Activity — Beginning with the line that holds "08:30 - 12:00 Uhr" and ending with the last line of the entries below, copy every line exactly and nothing else, with the pictures left out.

[Dataset extract]

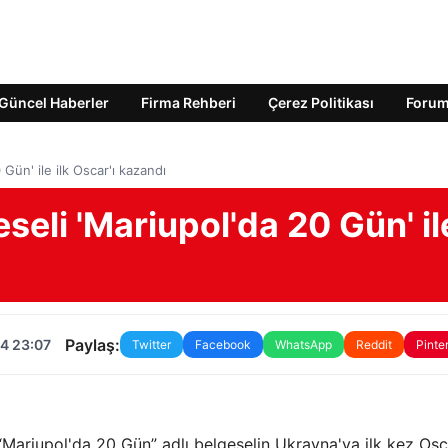
Güncel Haberler
Firma Rehberi
Çerez Politikası
Foru
Gün' ile ilk Oscar'ı kazandı
seli 'Mariupol'da 20 Gün' il
Paylaş:
4 23:07
Twitter
Facebook
WhatsApp
Reddit
Pinte
ariupol'da 20 Gün” adlı belgeselin Ukrayna'ya ilk kez Osc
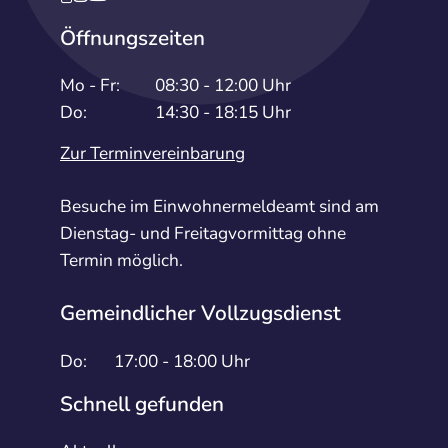
Öffnungszeiten
Mo - Fr:
08:30 - 12:00 Uhr
Do:
14:30 - 18:15 Uhr
Zur Terminvereinbarung
Besuche im Einwohnermeldeamt sind am
Dienstag- und Freitagvormittag ohne
Termin möglich.
Gemeindlicher Vollzugsdienst
Do:
17:00 - 18:00 Uhr
Schnell gefunden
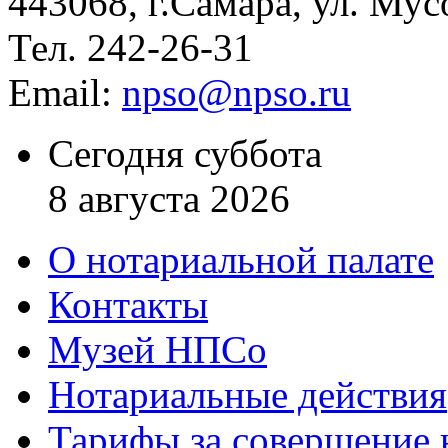
443068, г.Самара, ул. Мус
Тел. 242-26-31
Email:
npso@npso.ru
Сегодня суббота
8 августа 2026
О нотариальной палате
Контакты
Музей НПСо
Нотариальные действия
Тарифы за совершение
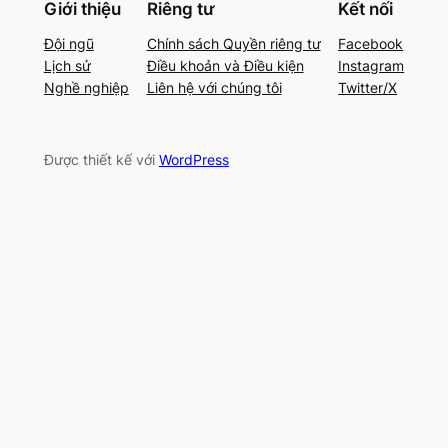
Giới thiệu
Riêng tư
Kết nối
Đội ngũ
Chính sách Quyền riêng tư
Facebook
Lịch sử
Điều khoản và Điều kiện
Instagram
Nghề nghiệp
Liên hệ với chúng tôi
Twitter/X
Được thiết kế với
WordPress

[/Dataset extract]

Task output —
08:30 - 12:00 Uhr
Do:
14:30 - 18:15 Uhr
Zur Terminvereinbarung
Besuche im Einwohnermeldeamt sind am
Dienstag- und Freitagvormittag ohne
Termin möglich.
Gemeindlicher Vollzugsdienst
Do:
17:00 - 18:00 Uhr
Schnell gefunden
443068, г.Самара, ул. Мус
Тел. 242-26-31
Email:
npso@npso.ru
Сегодня суббота
8 августа 2026
О нотариальной палате
Контакты
Музей НПСо
Нотариальные действия
Тарифы за совершение
Giới thiệu
Riêng tư
Kết nối
Đội ngũ
Chính sách Quyền riêng tư
Facebook
Lịch sử
Điều khoản và Điều kiện
Instagram
Nghề nghiệp
Liên hệ với chúng tôi
Twitter/X
Được thiết kế với
WordPress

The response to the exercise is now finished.